Apesar de ser uma fase importantíssima, tanto por conta dos primeiros contatos com a civilidade – outorga que a Constituição confere à escola –, tanto pelo intenso estímulo da criatividade, é importante ressaltar o quanto o investimento público na educação básica ainda carece de políticas públicas assertivas que se materializam em efetivo impacto. Pois, mesmo com o índice de crianças abandonando a escola caindo, vê-se um aumento dos chamados “analfabetos funcionais”, jovens que sabem ler e escrever, mas com imensa dificuldade de transpor o conhecimento escolar às situações do cotidiano.

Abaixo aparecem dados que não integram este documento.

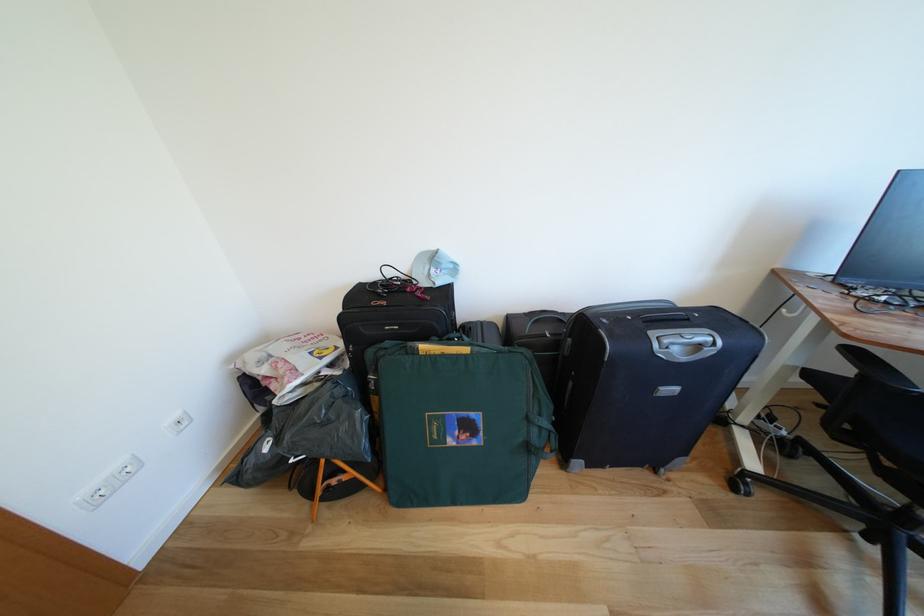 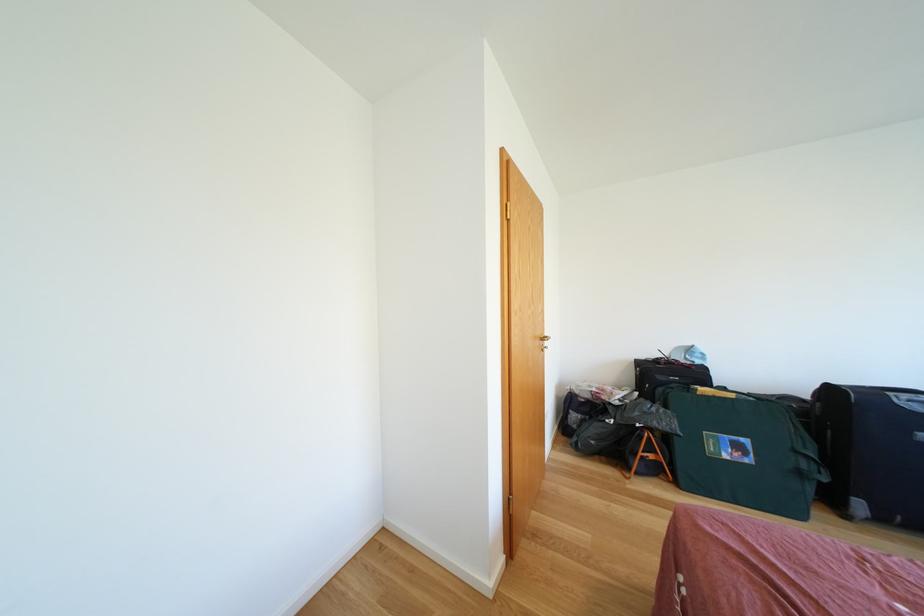 Find the pixel in the second image that matches the point at 475,354 in the first image.

(739, 400)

A taxa de abandono escolar no Estado de São Paulo, de acordo com a UNICEF, caiu de 1,12% para 1% no período compreendido entre 2016 e 2020. Dados que mostram que as políticas para evitar o abandono escolar se mostram eficazes. Mas o fio do problema vai muito além do fato do jovem estar ou não na escola, e sim sobre como é o ensino. E não o ensino superior, mas sim aquela fase mais decisiva no percurso escolar, onde se constitui a identidade discente e onde se assentam as bases para uma trajetória escolar que não deságue em evasão em algum momento.

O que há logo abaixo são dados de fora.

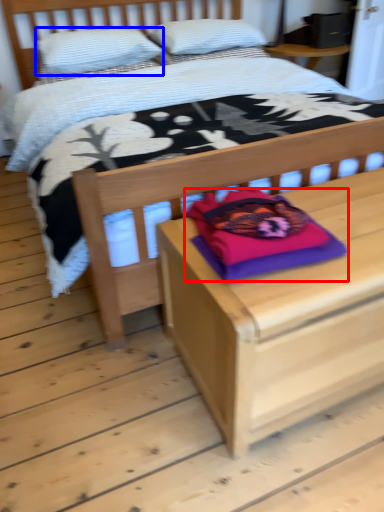 Question: Which object is closer to the camera taking this photo, pillow (highlighted by a red box) or pillow (highlighted by a blue box)?

Choices:
 (A) pillow
 (B) pillow

Answer: (A) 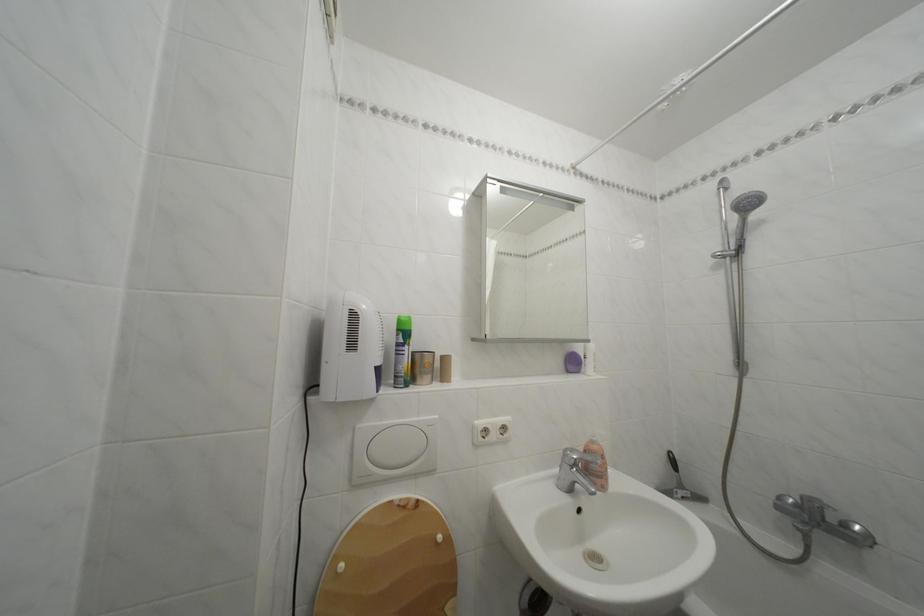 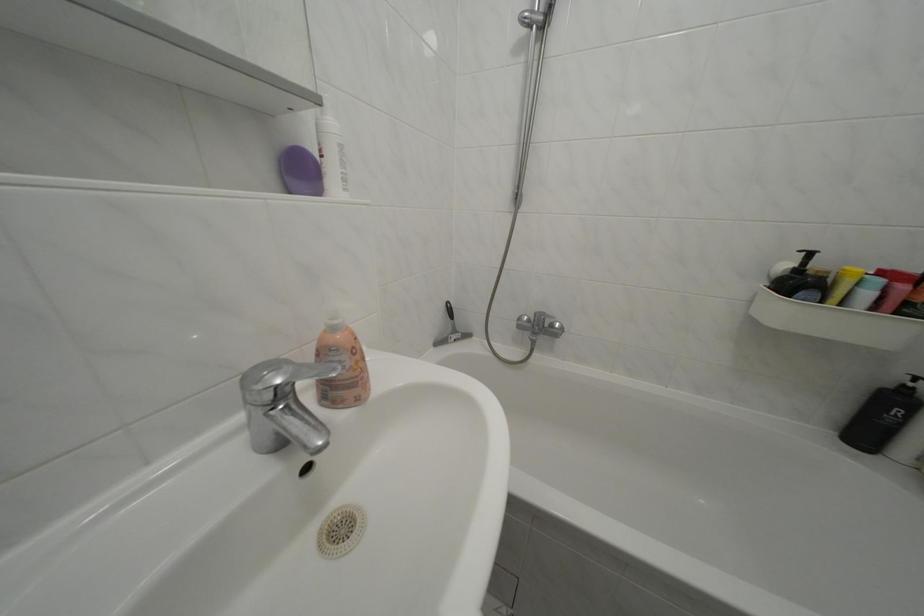 In the second image, find the point that corresponds to the point at 854,531 in the first image.

(562, 331) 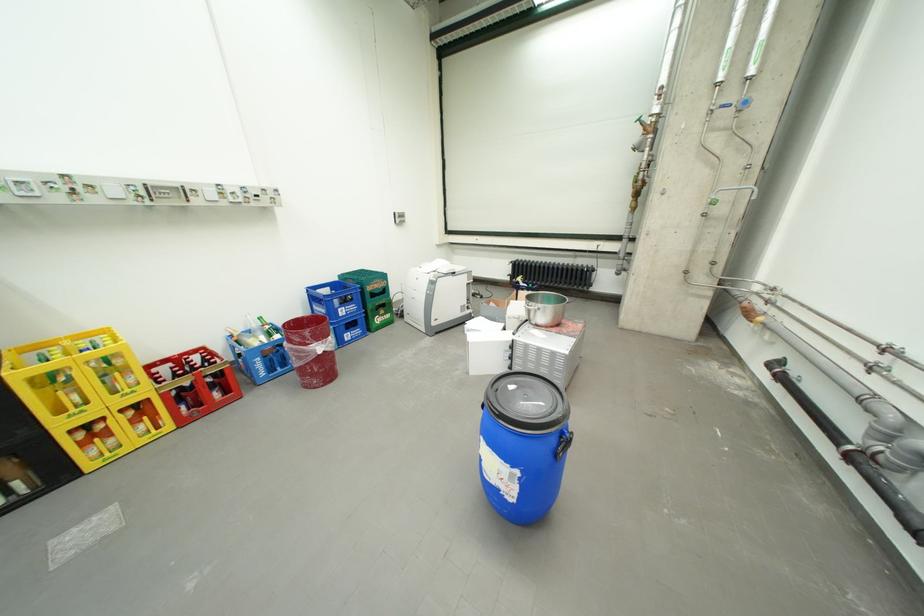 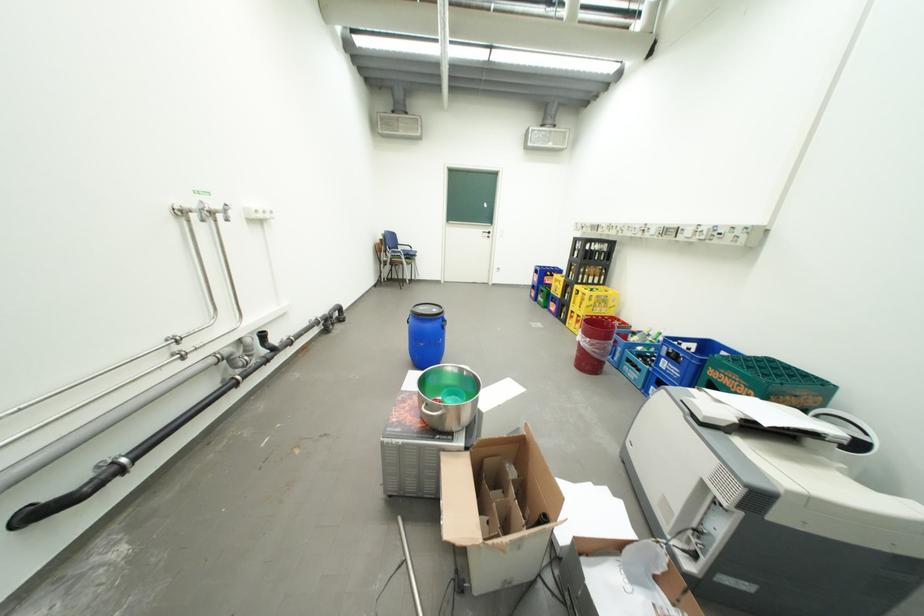 Where in the second image is the point corresponding to (x=578, y=326) from the first image?

(422, 414)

Nesse sentido, dentre os investimentos e intervenções na educação básica que se revelaram eficazes para superar as chagas comumente associadas às redes públicas, Márcio Carvalho, Secretário de Educação em Itapecerica da Serra, destaca: “A educação de base, aquela promovida pelos sistemas de ensino que se ocupam da primeira infância, deve receber a maior atenção. Só é possível ter uma culminância exitosa no processo educacional quando se implementa uma reforma educacional que opere fortalecendo o que acontece na base, nos primeiros anos escolares, articulando oferta de ensino qualitativo com identificação de vetores externos à escola e que interferem no seu interior, como pobreza, violência e discriminação.”

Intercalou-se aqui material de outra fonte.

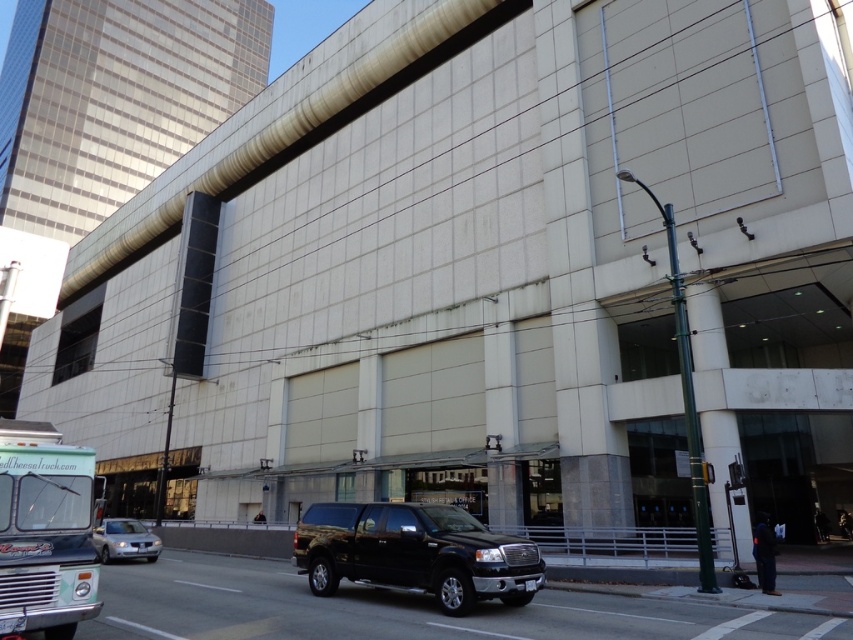 Can you confirm if teal matte bus at lower left is positioned above silver metallic sedan at lower left?

Yes.

Between teal matte bus at lower left and silver metallic sedan at lower left, which one appears on the right side from the viewer's perspective?

From the viewer's perspective, silver metallic sedan at lower left appears more on the right side.

Does point (36, 621) lie in front of point (158, 538)?

That is True.

Where is `teal matte bus at lower left`? teal matte bus at lower left is located at coordinates tap(45, 531).

Does black metallic suv at center appear on the right side of silver metallic sedan at lower left?

Indeed, black metallic suv at center is positioned on the right side of silver metallic sedan at lower left.

Is point (351, 548) farther from viewer compared to point (148, 556)?

That is False.

Is point (312, 573) in front of point (129, 532)?

Yes, point (312, 573) is in front of point (129, 532).

This screenshot has width=853, height=640. In order to click on black metallic suv at center in this screenshot , I will do `click(415, 552)`.

Who is taller, black metallic suv at center or teal matte bus at lower left?

Standing taller between the two is teal matte bus at lower left.

Between point (386, 504) and point (9, 621), which one is positioned behind?

Point (386, 504)

The image size is (853, 640). What do you see at coordinates (415, 552) in the screenshot?
I see `black metallic suv at center` at bounding box center [415, 552].

I want to click on black metallic suv at center, so click(415, 552). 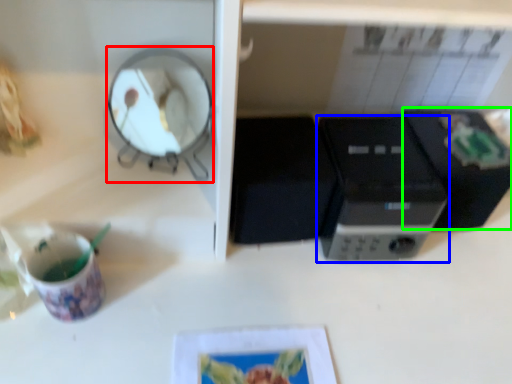 Question: Considering the real-world distances, which object is closest to mirror (highlighted by a red box)? home appliance (highlighted by a blue box) or appliance (highlighted by a green box).

Choices:
 (A) home appliance
 (B) appliance

Answer: (A) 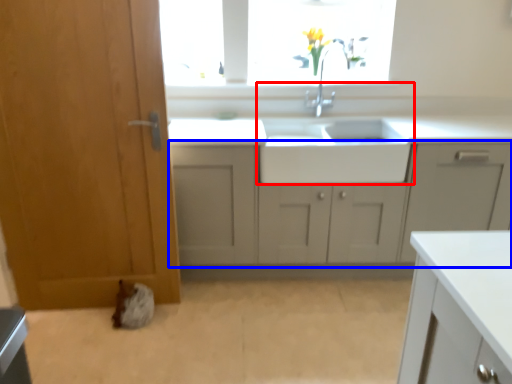 Question: Which of the following is the farthest to the observer, sink (highlighted by a red box) or cabinetry (highlighted by a blue box)?

Choices:
 (A) sink
 (B) cabinetry

Answer: (A)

De acordo com a pesquisa da Fundação Roberto Marinho, junto ao Insper, que traduz um pouco melhor os números apresentados pelo UNICEF, trazendo uma versão mais humanizada e que tem como pano de fundo o contexto pós-pandêmico e seus impactos sobre a escolarização, observa-se que mais de 550 mil crianças da rede pública sofrem com insuficiência de aulas, atrapalhando seu desenvolvimento, incidindo diretamente no abandono escolar. E, nesse índice, são apontadas estatísticas que dimensionam melhor o problema. Cerca de R$372 mil são perdidos por cada jovem que não tem uma boa graduação, apontam os dados da pesquisa.
Diante de tanta negatividade que cerca um assunto tão sério, existem alguns exemplos que escapam ao cenário de terra arrasada. É o caso de Itapecerica da Serra, que tem colocado em prática medidas reparadoras quanto à mitigação dos efeitos que a suspensão das atividades presenciais acarretou sobre a aprendizagem dos alunos. E os frutos começam a ser colhidos.
Projetos de recomposição da aprendizagem a partir da indução de política educacional promovida e direcionada pela Secretaria de Educação, associados ao fortalecimento da parceria entre escola e a sua comunidade que ocorre em cada uma de suas escolas, têm revelado que é possível virar a página na educação brasileira. É de se destacar a condecoração na Olimpíada Internacional de Leitura, com o 1° e o 2° lugar no torneio de leitura em que participaram alunos do Ensino Fundamental, trazendo uma ampla repercussão para a cidade de Itapecerica da Serra no Estado de São Paulo.
Falando sobre o seu êxito em tal projeto, Márcio acrescentou: “É bonito ver como a disponibilização de recursos didáticos e metodológicos para toda a Rede de Ensino capilarizou-se, chegando onde deveria chegar, no chão de cada sala, abrindo horizontes que só a leitura é capaz. Mas é só o início. Não é questão de política, e sim cumprimento de dever público: entregar um ensino correspondente ao que é esperado na correspondência idade-série das etapas as quais o município se ocupa.”